Kelee and I went for our first walk since my mishap today. Yesterday the Orthopedist gave me permission to venture out on the Land Grant with a walking stick and some caution. What a revelation! I meandered it with the keen interest of the child, seeing every nook and cranny, every rock, berry, stick and fencepost as the soul-filling inspiration they each are. The air was sweet with the smell of last night’s dusting of snow, bringing the juniper, cedar and pine to full fragrance. Tracks of fox, rabbit, coyote and cat lingered in the shaded areas where the snow still held. And I realized how fully I experience these walks every single day. I am open as a child when I walk out there. I do play. I do lose myself into a meditation as old and natural as time itself. I was brought to this land for this specifically—to set this serious soul deeply free—to offer light to my nature’s darkness—to frolic in ways endemic to me. The freedom I feel out on that land is what I wish for all of us, and a love so deep it has no need to hold but only to cherish. I am led to this land to experience love and I am forever grateful because I don’t know that I could learn it any other way.
Out there today I thought of a lovely Thoreau quote sent by a friend after visiting me here. I offer it along with photos from today’s walk.

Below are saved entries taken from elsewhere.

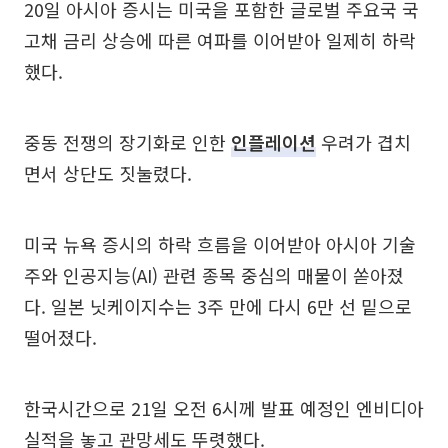
20일 아시아 증시는 미국을 포함한 글로벌 주요국 국
고채 금리 상승에 따른 여파를 이어받아 일제히 하락
했다.
중동 전쟁의 장기화로 인한
인플레이션
우려가 겹치
면서 상단도 짓눌렸다.
미국 뉴욕 증시의 하락 흐름을 이어받아 아시아 기술
주와 인공지능(AI) 관련 종목 중심의 매물이 쏟아졌
다. 일본 닛케이지수는 3주 만에 다시 6만 선 밑으로
떨어졌다.
한국시간으로 21일 오전 6시께 발표 예정인 엔비디아
실적을 놓고 관망세도 뚜렷했다.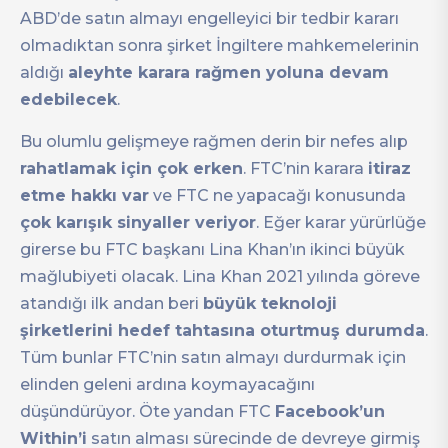
ABD’de satın almayı engelleyici bir tedbir kararı
olmadıktan sonra şirket İngiltere mahkemelerinin
aldığı
aleyhte karara rağmen yoluna devam
edebilecek
.
Bu olumlu gelişmeye rağmen derin bir nefes alıp
rahatlamak için çok erken
. FTC’nin karara
itiraz
etme hakkı var
ve FTC ne yapacağı konusunda
çok karışık sinyaller veriyor
. Eğer karar yürürlüğe
girerse bu FTC başkanı Lina Khan’ın ikinci büyük
mağlubiyeti olacak. Lina Khan 2021 yılında göreve
atandığı ilk andan beri
büyük teknoloji
şirketlerini hedef tahtasına oturtmuş durumda
.
Tüm bunlar FTC’nin satın almayı durdurmak için
elinden geleni ardına koymayacağını
düşündürüyor. Öte yandan FTC
Facebook’un
Within’i
satın alması sürecinde de devreye girmiş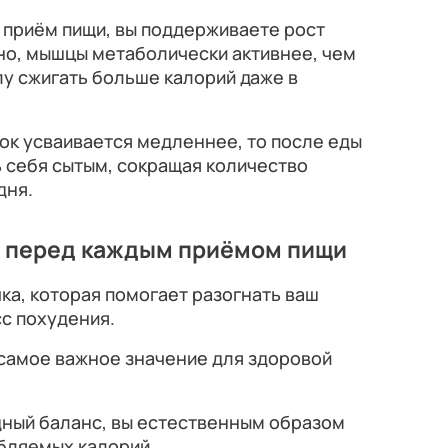
 приём пищи, вы поддерживаете рост
но, мышцы метаболически активнее, чем
лу сжигать больше калорий даже в
лок усваивается медленнее, то после еды
 себя сытым, сокращая количество
дня.
ы перед каждым приёмом пищи
ка, которая помогает разогнать ваш
с похудения.
 самое важное значение для здоровой
дный баланс, вы естественным образом
бляемых калорий.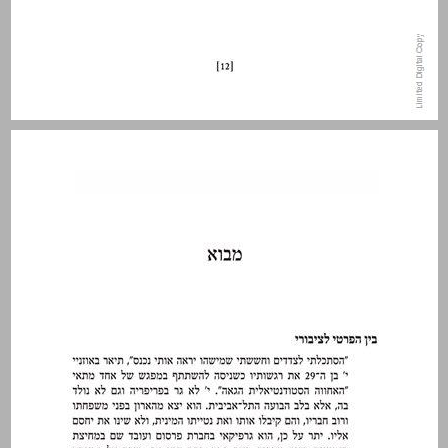
מבוא ... 13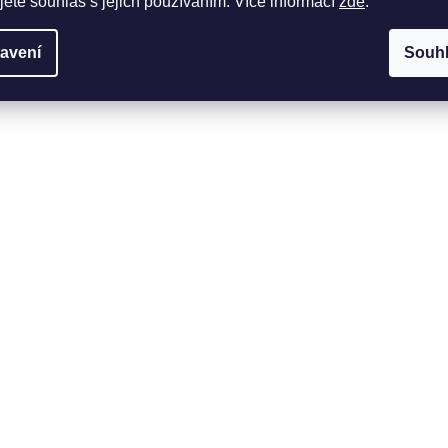
jete souhlas s jejich používáním. Více informací
zde
.
avení
Souh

“I went to the woods because I wished to live deliberately, to front only the essential facts of life, and see if I could not learn what it had to teach, and not, when I came to die, discover that I had not lived. I did not wish to live what was not life, living is so dear; nor did I wish to practice resignation, unless it was quite necessary. I wanted to live deep and suck out all the marrow of life, to live so sturdily and Spartan-like as to put to rout all that was not life, to cut a broad swath and shave close, to drive life into a corner, and reduce it to its lowest terms, and, if it proved mean, why then to get the whole and genuine meanness of it, to publish its meanness to the world; or if it were sublime, to know it by experience, and be able to give a true account of it in my next excursion.”
Grace Kane says
Thanks so much for sharing your healing journey…physical and otherwise:)
All my love, I wish to walk with you there someday.
Grace
jeane says
It will be a pleasure strolling this land with you one day, dear one.